Teknik iflastan kurtulma amaçlı olanlar ise net şekilde zaten finansalları itibariyle bunu ortaya koyuyorlar.
İşte tam bu noktada bedelli sermaye artırımlarının borsa özelinde temelde iki tür kötüye kullanılma olasılığına da dikkat çekmek isterim.
Özellikle ele geçirilme riskiyle karşı karşıya kalanlar veya altın hissesi olsa da genel kurul gücünden korkanlar yatırımcı oranlarını değiştirebilmek veya takas yoğunluğuna sahip olanları nakdi şekilde sıkıştırabilmek için bedelli sermaye artırımını yapısal bir araç olarak kullanma yoluna gidebilirler.
Daha kötü olası kullanım şekli ise şudur: Şirketi kullanarak yatırımcıların parasını dışarı çıkartmak!
Kaba tabirle Şirket bedelli yapıyor, takiben Şirket’in içi boşaltılıyor.
Ve bu boşaltma, fon kullanım yerleri raporunda ŞİŞİRİLMİŞ FATURALARLA meşrulaştırılıyor.
Bu tür olasılıkların cereyan etmemesi için belirtmek gerekir ki bağımsız denetime de büyük iş düşüyor.
Ve tekrar edeyim, SPK’nın işi zor.
Bedelliyi onaylamasa Şirket zor durumda kalacağım diyecek ve yatırımcılar tepki gösterecek.
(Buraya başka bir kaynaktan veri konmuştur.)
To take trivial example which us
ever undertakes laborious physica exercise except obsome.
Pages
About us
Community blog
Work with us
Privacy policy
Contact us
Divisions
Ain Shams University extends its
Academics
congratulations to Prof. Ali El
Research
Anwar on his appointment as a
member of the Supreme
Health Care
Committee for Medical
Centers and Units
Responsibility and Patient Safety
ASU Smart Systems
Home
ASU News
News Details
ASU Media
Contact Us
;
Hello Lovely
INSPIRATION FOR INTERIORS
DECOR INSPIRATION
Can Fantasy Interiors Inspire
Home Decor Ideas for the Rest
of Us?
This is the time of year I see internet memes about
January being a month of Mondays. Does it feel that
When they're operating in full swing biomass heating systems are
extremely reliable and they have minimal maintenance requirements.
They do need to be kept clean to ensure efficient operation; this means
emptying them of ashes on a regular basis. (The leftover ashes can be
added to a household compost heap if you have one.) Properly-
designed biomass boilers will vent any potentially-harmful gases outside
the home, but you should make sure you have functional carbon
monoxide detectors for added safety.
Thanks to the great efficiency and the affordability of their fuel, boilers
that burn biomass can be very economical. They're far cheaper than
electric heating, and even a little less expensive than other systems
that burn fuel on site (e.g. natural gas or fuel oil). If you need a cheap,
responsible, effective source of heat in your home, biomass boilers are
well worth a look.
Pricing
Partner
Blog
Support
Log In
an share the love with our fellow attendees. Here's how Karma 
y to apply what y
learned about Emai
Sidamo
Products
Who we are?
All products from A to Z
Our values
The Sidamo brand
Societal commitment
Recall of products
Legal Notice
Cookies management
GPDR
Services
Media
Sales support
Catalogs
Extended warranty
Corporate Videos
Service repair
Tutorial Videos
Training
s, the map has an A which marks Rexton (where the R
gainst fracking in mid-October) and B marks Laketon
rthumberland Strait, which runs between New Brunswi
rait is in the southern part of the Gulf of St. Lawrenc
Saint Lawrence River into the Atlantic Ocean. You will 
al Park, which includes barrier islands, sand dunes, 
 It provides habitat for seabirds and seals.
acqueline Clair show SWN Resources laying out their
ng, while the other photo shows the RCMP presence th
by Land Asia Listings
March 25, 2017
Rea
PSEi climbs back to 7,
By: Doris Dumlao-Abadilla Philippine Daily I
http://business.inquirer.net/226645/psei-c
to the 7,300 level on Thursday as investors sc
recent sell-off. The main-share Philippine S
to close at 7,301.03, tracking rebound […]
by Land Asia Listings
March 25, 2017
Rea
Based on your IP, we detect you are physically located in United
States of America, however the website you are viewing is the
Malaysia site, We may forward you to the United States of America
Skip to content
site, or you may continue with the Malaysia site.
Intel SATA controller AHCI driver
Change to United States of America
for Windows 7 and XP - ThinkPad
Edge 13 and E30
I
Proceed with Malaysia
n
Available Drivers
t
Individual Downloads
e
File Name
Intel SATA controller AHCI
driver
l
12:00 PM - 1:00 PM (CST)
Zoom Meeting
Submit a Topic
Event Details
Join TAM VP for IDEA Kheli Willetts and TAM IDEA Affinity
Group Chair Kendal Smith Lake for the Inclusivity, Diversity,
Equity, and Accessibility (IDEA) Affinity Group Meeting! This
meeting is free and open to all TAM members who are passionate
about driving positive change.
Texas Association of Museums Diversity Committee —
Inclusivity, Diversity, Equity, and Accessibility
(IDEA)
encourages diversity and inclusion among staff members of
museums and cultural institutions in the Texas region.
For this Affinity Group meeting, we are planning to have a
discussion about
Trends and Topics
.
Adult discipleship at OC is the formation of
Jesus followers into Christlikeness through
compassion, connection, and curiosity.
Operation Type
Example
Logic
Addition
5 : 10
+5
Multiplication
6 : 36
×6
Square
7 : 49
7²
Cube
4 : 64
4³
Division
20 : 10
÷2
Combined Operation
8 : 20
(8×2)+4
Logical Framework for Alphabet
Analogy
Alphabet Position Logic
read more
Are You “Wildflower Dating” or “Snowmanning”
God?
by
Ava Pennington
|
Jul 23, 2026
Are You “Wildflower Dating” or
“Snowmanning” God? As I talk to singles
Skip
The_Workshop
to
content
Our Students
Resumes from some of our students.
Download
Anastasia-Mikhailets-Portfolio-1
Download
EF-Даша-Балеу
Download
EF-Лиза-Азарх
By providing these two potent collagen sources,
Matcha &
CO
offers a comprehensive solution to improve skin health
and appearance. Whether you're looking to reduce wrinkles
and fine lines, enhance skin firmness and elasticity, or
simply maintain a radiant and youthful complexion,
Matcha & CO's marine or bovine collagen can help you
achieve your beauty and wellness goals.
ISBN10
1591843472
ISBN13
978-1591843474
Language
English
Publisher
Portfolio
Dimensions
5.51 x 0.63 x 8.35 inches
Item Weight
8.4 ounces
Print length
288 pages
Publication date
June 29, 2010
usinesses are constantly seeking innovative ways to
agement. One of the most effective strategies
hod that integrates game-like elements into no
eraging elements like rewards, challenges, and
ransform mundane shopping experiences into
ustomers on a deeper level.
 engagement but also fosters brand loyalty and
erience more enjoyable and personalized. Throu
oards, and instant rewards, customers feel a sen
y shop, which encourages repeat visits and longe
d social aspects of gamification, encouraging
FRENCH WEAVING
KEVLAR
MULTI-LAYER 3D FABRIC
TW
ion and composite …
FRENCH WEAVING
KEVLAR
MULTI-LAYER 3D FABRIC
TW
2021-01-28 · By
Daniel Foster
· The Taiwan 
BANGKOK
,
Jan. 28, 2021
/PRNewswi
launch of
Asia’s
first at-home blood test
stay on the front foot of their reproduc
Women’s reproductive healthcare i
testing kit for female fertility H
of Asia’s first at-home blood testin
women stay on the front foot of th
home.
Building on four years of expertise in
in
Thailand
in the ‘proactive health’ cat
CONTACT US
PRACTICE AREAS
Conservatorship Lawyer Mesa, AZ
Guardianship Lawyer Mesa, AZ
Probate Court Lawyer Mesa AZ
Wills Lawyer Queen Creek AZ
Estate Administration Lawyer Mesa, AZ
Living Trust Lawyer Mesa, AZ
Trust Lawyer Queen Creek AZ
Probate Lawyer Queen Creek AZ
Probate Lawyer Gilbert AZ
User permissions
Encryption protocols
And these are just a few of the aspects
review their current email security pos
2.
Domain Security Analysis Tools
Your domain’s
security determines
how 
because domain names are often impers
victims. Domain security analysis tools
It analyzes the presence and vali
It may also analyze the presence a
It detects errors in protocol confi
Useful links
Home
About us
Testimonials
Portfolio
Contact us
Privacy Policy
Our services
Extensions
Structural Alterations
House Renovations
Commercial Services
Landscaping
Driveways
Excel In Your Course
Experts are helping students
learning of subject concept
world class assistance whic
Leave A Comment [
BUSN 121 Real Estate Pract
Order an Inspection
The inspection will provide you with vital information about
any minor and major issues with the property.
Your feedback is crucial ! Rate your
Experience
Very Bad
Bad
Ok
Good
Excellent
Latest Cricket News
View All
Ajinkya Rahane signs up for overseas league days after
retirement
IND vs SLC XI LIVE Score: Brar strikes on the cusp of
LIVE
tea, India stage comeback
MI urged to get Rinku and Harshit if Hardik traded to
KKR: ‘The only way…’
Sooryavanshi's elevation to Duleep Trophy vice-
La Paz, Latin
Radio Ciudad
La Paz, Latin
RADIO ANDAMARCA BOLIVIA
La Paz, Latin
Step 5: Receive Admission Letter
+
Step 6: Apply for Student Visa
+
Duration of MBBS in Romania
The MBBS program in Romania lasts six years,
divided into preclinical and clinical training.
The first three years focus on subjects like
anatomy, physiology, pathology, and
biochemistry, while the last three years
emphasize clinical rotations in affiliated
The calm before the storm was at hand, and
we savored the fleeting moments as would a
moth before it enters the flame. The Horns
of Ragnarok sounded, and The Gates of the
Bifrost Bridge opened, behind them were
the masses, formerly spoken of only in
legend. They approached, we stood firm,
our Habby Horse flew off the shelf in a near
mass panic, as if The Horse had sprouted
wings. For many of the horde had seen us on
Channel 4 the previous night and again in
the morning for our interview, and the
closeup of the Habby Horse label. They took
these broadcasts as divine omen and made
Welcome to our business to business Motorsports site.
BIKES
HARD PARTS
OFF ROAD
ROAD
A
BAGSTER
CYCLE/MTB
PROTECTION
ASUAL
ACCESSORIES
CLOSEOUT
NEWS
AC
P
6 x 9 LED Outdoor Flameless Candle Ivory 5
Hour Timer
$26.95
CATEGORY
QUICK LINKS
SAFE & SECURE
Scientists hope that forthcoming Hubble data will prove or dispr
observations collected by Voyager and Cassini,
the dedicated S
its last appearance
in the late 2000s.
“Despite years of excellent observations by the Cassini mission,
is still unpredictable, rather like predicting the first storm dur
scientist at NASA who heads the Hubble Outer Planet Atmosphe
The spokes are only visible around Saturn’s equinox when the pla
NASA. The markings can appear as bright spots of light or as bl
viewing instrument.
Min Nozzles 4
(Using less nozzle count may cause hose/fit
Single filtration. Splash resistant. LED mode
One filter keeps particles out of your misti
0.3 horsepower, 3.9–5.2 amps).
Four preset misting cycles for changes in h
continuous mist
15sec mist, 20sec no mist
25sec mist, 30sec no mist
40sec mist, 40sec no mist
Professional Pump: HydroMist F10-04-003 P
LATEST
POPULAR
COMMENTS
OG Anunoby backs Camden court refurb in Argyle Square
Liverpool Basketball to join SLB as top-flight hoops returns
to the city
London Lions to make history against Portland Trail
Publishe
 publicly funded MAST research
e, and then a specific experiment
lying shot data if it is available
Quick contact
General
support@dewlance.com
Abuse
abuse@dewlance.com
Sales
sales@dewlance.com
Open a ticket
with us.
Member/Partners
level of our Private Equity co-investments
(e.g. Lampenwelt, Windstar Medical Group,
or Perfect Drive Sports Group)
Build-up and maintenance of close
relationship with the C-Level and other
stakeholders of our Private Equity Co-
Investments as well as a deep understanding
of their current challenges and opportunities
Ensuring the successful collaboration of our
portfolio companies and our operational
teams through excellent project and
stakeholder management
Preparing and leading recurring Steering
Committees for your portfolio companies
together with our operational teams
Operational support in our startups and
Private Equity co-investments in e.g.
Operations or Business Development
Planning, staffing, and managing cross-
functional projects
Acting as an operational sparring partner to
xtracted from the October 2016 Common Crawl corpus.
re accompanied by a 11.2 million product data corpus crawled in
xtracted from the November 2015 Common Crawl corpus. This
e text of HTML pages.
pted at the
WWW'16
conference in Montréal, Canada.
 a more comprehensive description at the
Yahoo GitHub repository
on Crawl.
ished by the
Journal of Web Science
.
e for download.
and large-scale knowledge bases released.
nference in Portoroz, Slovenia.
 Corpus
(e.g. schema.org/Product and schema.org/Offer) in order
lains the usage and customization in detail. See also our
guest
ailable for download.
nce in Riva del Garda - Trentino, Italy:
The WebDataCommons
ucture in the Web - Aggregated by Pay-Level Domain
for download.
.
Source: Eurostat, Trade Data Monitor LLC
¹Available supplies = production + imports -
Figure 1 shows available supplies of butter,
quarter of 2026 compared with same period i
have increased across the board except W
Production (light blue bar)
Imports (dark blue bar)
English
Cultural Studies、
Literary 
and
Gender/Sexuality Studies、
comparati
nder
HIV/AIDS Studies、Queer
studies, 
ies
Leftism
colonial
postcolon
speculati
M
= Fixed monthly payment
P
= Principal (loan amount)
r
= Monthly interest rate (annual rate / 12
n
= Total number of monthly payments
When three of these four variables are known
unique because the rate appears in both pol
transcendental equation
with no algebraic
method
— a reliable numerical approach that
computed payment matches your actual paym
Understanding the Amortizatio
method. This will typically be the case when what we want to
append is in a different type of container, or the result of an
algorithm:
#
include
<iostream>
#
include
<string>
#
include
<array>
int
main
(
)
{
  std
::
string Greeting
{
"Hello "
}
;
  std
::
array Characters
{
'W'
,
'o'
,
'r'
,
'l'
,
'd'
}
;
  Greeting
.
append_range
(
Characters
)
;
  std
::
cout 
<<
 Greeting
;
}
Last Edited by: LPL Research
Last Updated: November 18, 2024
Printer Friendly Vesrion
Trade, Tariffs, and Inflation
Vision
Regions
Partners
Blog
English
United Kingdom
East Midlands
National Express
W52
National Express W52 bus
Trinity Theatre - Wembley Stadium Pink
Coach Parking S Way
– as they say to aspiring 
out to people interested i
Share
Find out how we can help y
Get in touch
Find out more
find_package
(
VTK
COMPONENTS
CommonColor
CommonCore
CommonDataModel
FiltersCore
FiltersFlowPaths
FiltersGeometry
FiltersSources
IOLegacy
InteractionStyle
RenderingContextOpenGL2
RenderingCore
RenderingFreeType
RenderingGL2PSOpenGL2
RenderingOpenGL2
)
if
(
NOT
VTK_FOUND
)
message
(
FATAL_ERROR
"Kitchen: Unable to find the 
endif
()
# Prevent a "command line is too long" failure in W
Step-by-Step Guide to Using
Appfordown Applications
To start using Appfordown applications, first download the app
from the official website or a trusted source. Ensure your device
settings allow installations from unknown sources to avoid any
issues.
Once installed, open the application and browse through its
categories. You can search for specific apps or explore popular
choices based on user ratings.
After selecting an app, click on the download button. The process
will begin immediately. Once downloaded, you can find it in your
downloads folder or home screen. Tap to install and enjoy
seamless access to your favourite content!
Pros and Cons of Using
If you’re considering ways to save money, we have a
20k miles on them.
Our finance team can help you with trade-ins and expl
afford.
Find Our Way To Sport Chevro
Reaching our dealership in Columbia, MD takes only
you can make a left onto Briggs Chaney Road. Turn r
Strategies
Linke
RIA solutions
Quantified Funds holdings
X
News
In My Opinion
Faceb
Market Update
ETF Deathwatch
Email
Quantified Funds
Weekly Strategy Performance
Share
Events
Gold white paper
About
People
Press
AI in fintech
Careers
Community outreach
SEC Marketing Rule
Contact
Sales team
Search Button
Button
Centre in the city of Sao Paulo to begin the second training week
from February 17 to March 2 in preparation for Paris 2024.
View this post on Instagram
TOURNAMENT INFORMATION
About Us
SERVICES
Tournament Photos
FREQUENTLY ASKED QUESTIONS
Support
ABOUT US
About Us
Bedelliyi onaylasa ve bedelli kötüye kullanılsa bu sefer zarar gören yatırımcılar gene SPK’ya serzenişte bulunacak.
Hep dediğim gibi, mesele SPK’da değil öz itibariyle yatırımcılarda bitiyor.
Dikkatli olmaları gerekiyor.
Ve özellikle bedelli yapan şirketlerin fon kullanımı üzerinde titiz şekilde durmaları, otoriteye destek olmaları gerekiyor.
Kısacası bedelli sermaye artırımlarında dikkatli olunuz ve lütfen bi zahmet izahnameleri okuyunuz.